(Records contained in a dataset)
• • • •

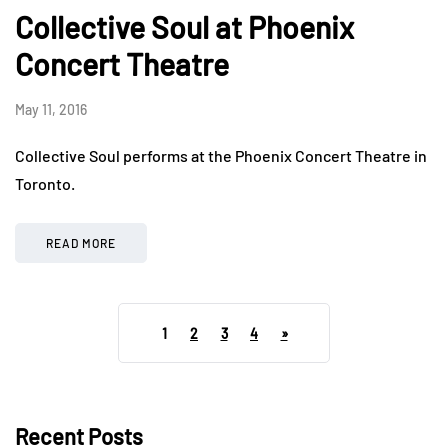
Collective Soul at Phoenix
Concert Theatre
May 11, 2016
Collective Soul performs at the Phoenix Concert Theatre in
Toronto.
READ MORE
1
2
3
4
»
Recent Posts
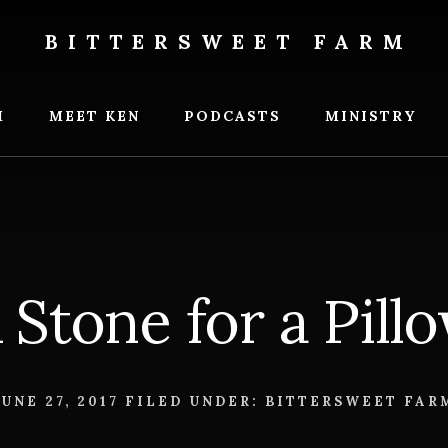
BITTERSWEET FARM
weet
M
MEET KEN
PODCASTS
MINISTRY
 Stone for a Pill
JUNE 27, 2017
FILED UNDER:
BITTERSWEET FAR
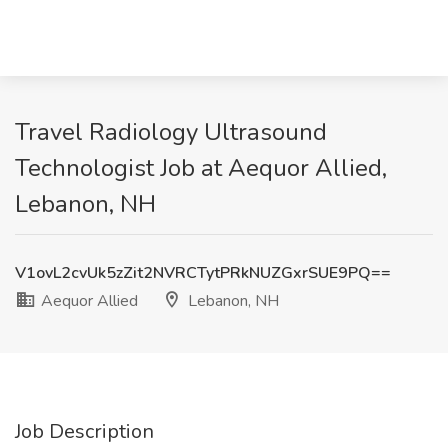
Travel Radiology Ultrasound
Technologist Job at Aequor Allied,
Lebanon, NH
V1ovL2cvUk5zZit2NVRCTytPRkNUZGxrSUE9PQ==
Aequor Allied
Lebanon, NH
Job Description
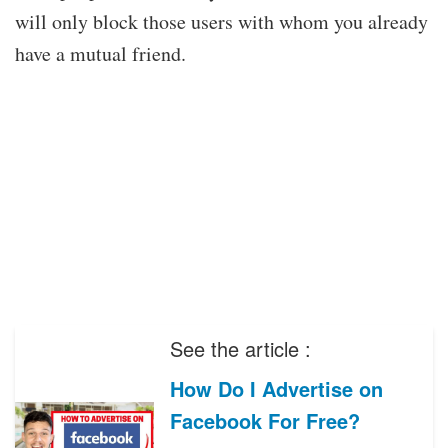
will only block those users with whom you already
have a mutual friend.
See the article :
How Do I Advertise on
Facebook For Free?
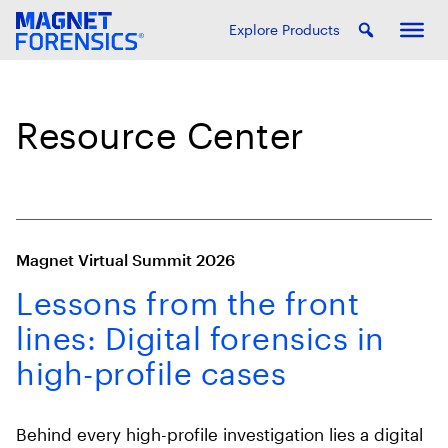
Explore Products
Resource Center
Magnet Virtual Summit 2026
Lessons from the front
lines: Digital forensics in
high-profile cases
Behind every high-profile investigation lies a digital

• • • •

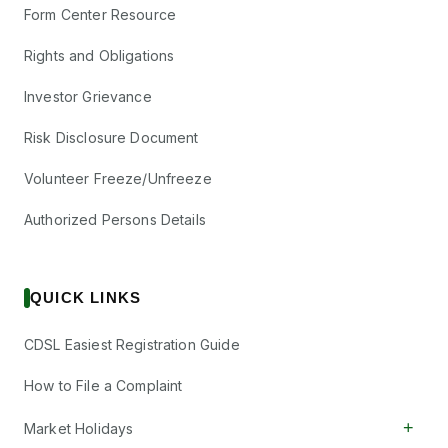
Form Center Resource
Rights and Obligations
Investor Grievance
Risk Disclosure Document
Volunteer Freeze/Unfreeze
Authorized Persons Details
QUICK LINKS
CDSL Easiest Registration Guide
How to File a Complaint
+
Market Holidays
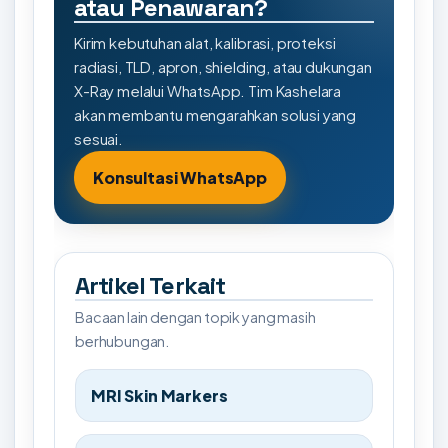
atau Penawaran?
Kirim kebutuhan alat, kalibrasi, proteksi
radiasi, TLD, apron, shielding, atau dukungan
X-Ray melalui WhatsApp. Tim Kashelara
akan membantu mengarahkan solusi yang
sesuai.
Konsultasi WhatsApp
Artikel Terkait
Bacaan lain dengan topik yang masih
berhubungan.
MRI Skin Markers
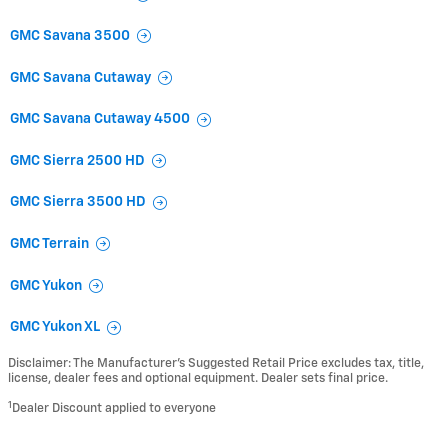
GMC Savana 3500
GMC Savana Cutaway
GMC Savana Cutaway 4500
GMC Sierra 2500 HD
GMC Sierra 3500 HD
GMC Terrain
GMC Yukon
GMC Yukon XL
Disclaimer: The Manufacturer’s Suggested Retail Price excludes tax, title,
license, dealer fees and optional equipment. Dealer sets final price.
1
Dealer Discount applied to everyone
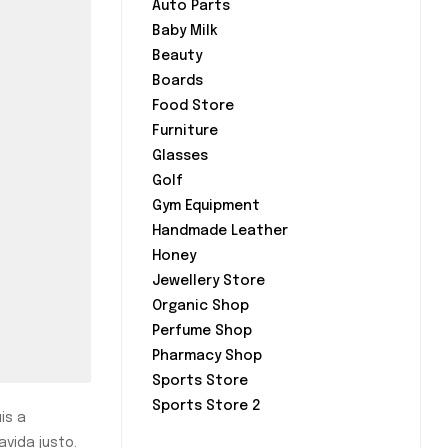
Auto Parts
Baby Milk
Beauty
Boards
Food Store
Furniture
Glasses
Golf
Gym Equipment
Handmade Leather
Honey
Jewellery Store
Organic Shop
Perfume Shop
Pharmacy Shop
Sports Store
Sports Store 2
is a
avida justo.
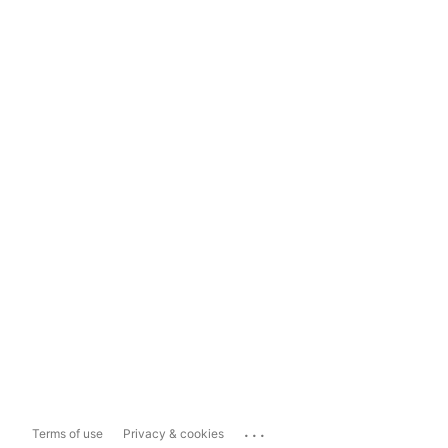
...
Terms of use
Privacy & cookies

• • • •

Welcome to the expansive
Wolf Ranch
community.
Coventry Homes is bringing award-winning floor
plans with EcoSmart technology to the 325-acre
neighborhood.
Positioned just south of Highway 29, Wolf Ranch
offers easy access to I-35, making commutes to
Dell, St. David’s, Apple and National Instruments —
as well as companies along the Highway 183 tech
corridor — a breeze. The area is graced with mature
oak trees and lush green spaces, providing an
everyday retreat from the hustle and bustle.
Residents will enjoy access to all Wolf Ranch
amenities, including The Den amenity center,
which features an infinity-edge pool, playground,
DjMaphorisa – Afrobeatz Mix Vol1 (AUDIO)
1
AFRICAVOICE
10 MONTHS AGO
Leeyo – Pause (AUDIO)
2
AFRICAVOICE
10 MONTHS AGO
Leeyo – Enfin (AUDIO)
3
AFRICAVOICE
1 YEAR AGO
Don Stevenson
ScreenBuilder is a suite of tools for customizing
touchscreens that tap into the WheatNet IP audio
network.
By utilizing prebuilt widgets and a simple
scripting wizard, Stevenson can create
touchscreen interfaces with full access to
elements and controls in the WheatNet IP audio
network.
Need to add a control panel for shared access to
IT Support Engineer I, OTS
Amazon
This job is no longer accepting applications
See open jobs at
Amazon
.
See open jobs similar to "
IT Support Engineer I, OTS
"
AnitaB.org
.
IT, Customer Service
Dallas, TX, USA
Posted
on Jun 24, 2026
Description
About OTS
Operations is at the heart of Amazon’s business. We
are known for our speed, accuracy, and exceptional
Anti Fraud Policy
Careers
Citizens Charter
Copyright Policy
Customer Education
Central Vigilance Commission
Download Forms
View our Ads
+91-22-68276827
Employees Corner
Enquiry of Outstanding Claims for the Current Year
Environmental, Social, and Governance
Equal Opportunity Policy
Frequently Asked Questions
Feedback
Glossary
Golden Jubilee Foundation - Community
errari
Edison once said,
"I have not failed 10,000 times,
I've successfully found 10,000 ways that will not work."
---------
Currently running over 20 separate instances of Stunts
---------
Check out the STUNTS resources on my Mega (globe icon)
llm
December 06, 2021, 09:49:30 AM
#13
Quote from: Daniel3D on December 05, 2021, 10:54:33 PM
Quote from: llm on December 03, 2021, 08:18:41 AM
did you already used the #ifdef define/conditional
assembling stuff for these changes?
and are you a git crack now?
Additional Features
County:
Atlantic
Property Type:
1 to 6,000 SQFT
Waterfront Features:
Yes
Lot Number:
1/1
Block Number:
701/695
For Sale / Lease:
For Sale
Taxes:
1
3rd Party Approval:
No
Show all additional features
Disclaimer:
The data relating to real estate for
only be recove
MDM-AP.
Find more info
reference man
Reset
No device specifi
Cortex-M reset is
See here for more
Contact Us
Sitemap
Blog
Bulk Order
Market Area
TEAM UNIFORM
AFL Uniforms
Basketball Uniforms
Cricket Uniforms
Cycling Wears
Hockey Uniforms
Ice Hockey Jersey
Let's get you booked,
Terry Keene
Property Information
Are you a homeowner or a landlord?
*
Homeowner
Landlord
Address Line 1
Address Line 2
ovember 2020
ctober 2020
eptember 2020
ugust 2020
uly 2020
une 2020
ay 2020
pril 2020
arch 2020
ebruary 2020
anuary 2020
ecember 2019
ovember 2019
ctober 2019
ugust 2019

• • • •

Your goal
Wherever a line in the entries above holds "Allied", copy that line.

Output for this task
Technologist Job at Aequor Allied,
Aequor Allied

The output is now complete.